# Animation



## .basti (22. Feb 2022)

Guten Abend,
ich hab mit Unity eine Animation aus 4 verschiedenen Sprites erstellt und wollte fragen ob es möglich ist diese in mein Spiel einzubauen. Wenn ich nach rechts laufe soll zum Beispiel eine Animation ablaufen und wenn ich nach links laufe dann eine andere. Ich hab bisher nur die Möglichkeiten gefunden die Bilder alle einzeln in meiner Klasse zu laden, aber das erscheint mir bisschen aufwendig und deswegen will ich fragen ob es auch eine Methode über diesen Weg gibt.


----------



## Gelöschtes Mitglied 65838 (23. Feb 2022)

ist dein spiel in unity geschrieben oder in java  ?

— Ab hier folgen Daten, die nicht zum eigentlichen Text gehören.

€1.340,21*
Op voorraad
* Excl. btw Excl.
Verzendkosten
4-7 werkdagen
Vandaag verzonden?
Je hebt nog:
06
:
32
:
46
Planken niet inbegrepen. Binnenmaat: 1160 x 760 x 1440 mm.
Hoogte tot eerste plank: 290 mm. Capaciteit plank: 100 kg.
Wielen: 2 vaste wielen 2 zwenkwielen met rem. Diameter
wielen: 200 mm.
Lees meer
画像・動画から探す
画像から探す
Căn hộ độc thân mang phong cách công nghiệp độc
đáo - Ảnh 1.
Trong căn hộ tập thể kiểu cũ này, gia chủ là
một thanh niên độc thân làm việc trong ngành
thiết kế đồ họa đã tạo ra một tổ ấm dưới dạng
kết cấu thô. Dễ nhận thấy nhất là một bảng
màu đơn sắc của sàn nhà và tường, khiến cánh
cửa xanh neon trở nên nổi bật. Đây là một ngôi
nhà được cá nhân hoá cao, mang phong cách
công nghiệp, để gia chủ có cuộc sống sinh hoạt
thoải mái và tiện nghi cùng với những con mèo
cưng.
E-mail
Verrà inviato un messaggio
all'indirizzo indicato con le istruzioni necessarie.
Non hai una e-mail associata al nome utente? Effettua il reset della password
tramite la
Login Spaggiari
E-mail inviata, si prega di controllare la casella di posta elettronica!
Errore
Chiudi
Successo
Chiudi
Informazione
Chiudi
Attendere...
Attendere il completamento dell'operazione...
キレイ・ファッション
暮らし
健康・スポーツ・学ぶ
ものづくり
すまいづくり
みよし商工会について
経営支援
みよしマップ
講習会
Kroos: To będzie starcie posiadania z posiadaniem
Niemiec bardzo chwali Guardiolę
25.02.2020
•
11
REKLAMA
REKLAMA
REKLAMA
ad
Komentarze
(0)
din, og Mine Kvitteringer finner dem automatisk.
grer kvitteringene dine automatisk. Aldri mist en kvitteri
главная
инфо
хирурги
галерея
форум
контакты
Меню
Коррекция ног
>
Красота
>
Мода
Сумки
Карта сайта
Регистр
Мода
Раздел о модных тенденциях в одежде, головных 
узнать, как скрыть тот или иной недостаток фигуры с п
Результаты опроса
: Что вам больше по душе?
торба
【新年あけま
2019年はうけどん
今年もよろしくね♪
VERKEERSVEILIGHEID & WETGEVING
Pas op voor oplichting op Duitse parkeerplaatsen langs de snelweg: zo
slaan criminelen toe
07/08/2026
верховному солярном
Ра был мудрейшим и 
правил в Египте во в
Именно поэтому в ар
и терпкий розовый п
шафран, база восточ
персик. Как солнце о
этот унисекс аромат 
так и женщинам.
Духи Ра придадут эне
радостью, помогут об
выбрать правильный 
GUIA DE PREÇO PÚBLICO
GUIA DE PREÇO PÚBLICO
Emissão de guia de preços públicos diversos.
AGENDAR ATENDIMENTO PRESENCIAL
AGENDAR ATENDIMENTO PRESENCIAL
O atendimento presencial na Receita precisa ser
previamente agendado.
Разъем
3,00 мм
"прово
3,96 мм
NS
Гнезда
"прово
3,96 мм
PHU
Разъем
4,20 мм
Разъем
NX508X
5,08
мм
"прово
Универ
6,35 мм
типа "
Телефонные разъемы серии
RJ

und nein bilder einzeln laden... dafür ist deine engine zuständig wie sich das mesh dementsprechend ändert


----------



## .basti (23. Feb 2022)

hab das spiel in java geschrieben. 
oke naja dann lade ich alle einzeln danke für die hilfe


----------



## mihe7 (23. Feb 2022)

Zwar kenne ich mich mit dem Spielezeug nicht aus, aber Du könntest doch die vier Bilder z. B. nebeneinander in eines packen und beim Malen nur den entsprechenden Ausschnitt wählen.


----------



## Gelöschtes Mitglied 65838 (23. Feb 2022)

warum willst du in unity eine animation machen und das spiel dann in java schreiben ?


----------